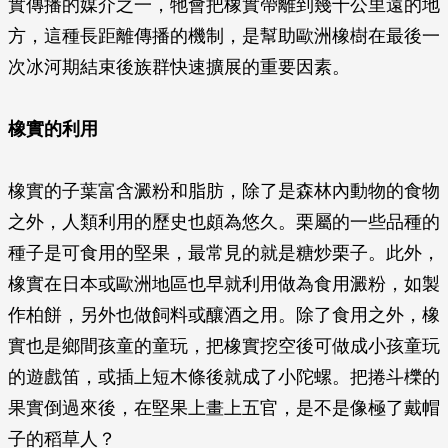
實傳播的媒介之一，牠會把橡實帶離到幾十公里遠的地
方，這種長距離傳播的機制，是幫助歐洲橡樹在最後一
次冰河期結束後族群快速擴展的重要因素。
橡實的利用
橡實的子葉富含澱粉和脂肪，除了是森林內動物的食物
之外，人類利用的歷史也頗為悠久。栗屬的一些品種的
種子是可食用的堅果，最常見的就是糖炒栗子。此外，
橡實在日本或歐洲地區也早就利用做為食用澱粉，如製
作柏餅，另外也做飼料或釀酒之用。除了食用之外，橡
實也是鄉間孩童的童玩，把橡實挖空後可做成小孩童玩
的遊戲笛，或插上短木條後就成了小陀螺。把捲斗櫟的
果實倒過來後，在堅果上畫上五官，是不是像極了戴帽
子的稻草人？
==================================================
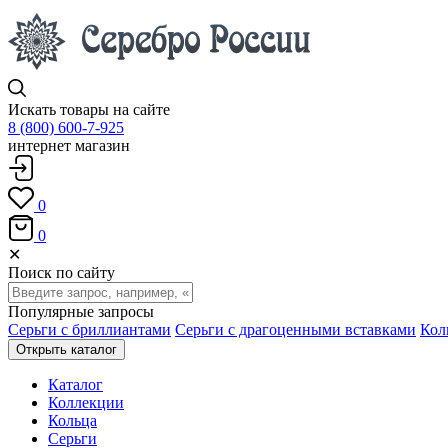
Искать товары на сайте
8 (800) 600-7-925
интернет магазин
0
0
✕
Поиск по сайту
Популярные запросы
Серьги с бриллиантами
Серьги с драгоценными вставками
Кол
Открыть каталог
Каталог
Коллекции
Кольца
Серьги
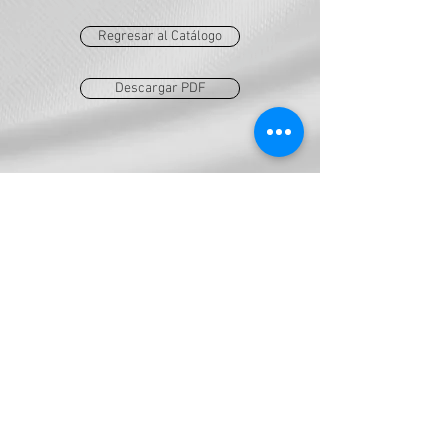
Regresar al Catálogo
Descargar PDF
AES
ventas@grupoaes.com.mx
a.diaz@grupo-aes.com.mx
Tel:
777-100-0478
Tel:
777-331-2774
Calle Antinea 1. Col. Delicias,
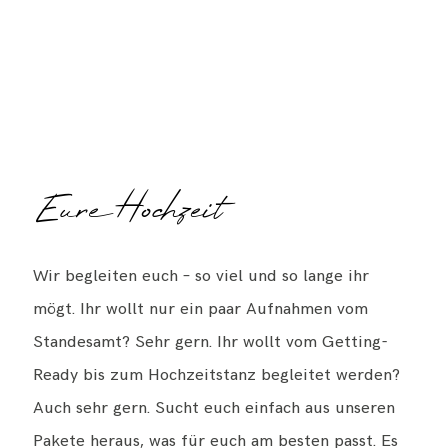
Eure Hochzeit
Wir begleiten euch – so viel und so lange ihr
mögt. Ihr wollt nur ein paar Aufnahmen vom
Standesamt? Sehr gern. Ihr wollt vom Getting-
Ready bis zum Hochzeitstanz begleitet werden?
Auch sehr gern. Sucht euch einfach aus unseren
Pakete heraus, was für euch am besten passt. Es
==================================================
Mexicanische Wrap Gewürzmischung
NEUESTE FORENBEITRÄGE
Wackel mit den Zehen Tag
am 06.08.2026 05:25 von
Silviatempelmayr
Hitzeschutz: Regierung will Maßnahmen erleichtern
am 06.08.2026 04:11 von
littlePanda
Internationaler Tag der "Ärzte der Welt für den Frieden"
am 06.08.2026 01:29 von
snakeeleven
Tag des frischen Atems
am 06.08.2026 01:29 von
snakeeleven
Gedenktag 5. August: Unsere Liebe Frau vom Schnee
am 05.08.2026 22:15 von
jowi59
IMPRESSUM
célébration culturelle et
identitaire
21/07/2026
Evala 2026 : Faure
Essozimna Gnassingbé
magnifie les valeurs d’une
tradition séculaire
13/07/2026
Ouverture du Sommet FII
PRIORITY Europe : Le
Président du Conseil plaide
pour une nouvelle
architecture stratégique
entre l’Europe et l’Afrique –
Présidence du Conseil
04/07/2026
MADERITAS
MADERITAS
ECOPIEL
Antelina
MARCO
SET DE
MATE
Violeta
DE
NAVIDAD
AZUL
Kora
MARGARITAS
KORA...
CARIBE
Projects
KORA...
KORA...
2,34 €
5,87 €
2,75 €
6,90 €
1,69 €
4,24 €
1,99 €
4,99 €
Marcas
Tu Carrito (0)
==================================================
Of all the entries above, output exactly the lines between the one holding "實傳播的媒介之一，牠會把橡實帶離到幾十公里遠的地" and the one holding "的遊戲笛，或插上短木條後就成了小陀螺。把捲斗櫟的", inclusive.

實傳播的媒介之一，牠會把橡實帶離到幾十公里遠的地
方，這種長距離傳播的機制，是幫助歐洲橡樹在最後一
次冰河期結束後族群快速擴展的重要因素。
橡實的利用
橡實的子葉富含澱粉和脂肪，除了是森林內動物的食物
之外，人類利用的歷史也頗為悠久。栗屬的一些品種的
種子是可食用的堅果，最常見的就是糖炒栗子。此外，
橡實在日本或歐洲地區也早就利用做為食用澱粉，如製
作柏餅，另外也做飼料或釀酒之用。除了食用之外，橡
實也是鄉間孩童的童玩，把橡實挖空後可做成小孩童玩
的遊戲笛，或插上短木條後就成了小陀螺。把捲斗櫟的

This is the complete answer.